Of Jack Ma, Alibaba's erstwhile chairman, there was no sign. He is a chastened man and no longer the public face of the company he founded after publicly opining that individual and corporate credit should be let rip, that China's banks operated like pawnshops and that country's financial regulatory bodies and their links to the ruling communist party form "a club for old people". The gerontocracy running the PRC took considerable exception to these ideas and he was quickly and harshly slapped down. The imminent $34 billion floatation of the Ant Group, an Alibaba subsidiary company, was pulled days before it was due to happen and Jack Ma mysteriously disappeared for a few months before re-emerging as a very diminished and much quieter figure. 

US and its allies building a secure "Clean Fortress" around data

Mike Pompeo's "Clean Netwok" initiative is framed around the requirements of US national security and although it cites action against a plurality of "malign actors" is, in practice, aimed almost exclusively at just one: China. The intent is to form "an alliance of democracies and companies", "based on democratic values" to address "the long-term threat to data privacy, security, human rights and principled collaboration posed to the free world from authoritarian malign actors."  It will be an "alliance of democracies and companies," "based on democratic values" and "internationally accepted digital trust standards across a coalition of trusted partners."

As of December last, the alliance included 27 of the 30 NATO members; 26 of the 27 EU members, 31 of the 37 OECD nations, 11 of the 12 Three Seas nations plus Japan, Israel, Australia, Singapore, Taiwan, Canada, Vietnam, India, and New Zealand.

Pompeo's plan comprises several "clean" sectors, one of which is the Clean Cloud. It is of particular relevance here. Its intent is to "prevent US citizens’ most sensitive personal information and our businesses’ most valuable intellectual property from being stored and processed on cloud-based systems accessible to our foreign adversaries through companies such as Alibaba, Baidu, and Tencent."

These are the main Chinese companies that, along with Huawei, are regularly cited by many western governments, including the US and the UK, as routinely passing data on to Chinese state agencies. The companies deny it but it is nonetheless a legal requirement that companies in the PRC must share their commercial information with government bodies.
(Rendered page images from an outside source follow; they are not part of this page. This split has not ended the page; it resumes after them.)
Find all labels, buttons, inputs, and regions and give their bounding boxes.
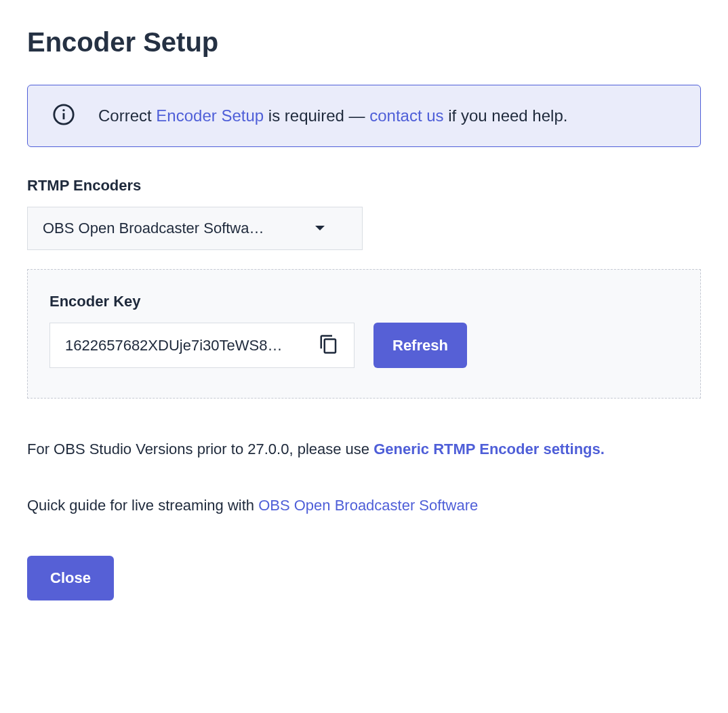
encoder-setup-link[interactable]: Encoder Setup xyxy=(156,106,264,125)
quick-guide-note: Quick guide for live streaming with OBS … xyxy=(27,494,701,516)
rtmp-encoders-label: RTMP Encoders xyxy=(27,177,701,195)
copy-key-button[interactable] xyxy=(316,331,342,359)
obs-version-note: For OBS Studio Versions prior to 27.0.0,… xyxy=(27,438,701,460)
encoder-key-row: 1622657682XDUje7i30TeWS8… Refresh xyxy=(49,323,679,368)
info-banner-text: Correct Encoder Setup is required — cont… xyxy=(98,106,567,125)
rtmp-encoder-select-wrapper: OBS Open Broadcaster Softwa… xyxy=(27,207,363,250)
obs-guide-link[interactable]: OBS Open Broadcaster Software xyxy=(258,497,478,514)
close-button[interactable]: Close xyxy=(27,556,114,600)
encoder-key-panel: Encoder Key 1622657682XDUje7i30TeWS8… Re… xyxy=(27,269,701,399)
banner-mid: is required — xyxy=(264,106,369,125)
info-icon xyxy=(52,103,75,129)
rtmp-encoder-select[interactable]: OBS Open Broadcaster Softwa… xyxy=(27,207,363,250)
note2-prefix: Quick guide for live streaming with xyxy=(27,497,258,514)
banner-prefix: Correct xyxy=(98,106,156,125)
encoder-key-label: Encoder Key xyxy=(49,293,679,310)
encoder-key-field: 1622657682XDUje7i30TeWS8… xyxy=(49,323,355,368)
encoder-key-value: 1622657682XDUje7i30TeWS8… xyxy=(65,337,308,354)
page-title: Encoder Setup xyxy=(27,27,701,58)
copy-icon xyxy=(319,334,339,356)
contact-us-link[interactable]: contact us xyxy=(369,106,443,125)
generic-rtmp-link[interactable]: Generic RTMP Encoder settings. xyxy=(373,441,605,457)
svg-point-2 xyxy=(62,109,64,111)
banner-suffix: if you need help. xyxy=(444,106,568,125)
refresh-button[interactable]: Refresh xyxy=(373,323,467,368)
note1-prefix: For OBS Studio Versions prior to 27.0.0,… xyxy=(27,441,373,457)
info-banner: Correct Encoder Setup is required — cont… xyxy=(27,85,701,147)
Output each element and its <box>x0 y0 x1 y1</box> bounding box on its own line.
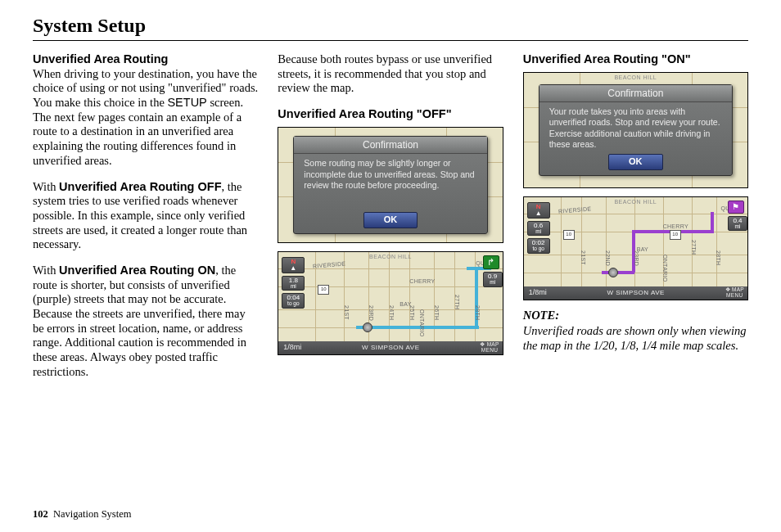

Then there's the Clean Carrier which is to ensure "untrusted People’s Republic of China carriers are not connected with US telecommunications networks. Such companies pose a danger to US national security and should not provide international telecommunications services to and from the United States." Huawei telecoms infrastructure equipment is now being ripped-out of networks the world over and being replaced by usually more expensive but more secure products from trusted US and European manufacturers.

Other Clean sectors include the Clean Store wherein "untrusted applications are expunged from mobile app stores" help prevent the proliferation of Chinese apps that "threaten privacy and spread  viruses, propaganda and disinformation."

Interestingly, an op.ed article in the Wall Street Journal newspaper concluded that the extent and cohesion of the Clean Network could well be the "most enduring foreign-policy legacy" of the Trump presidency.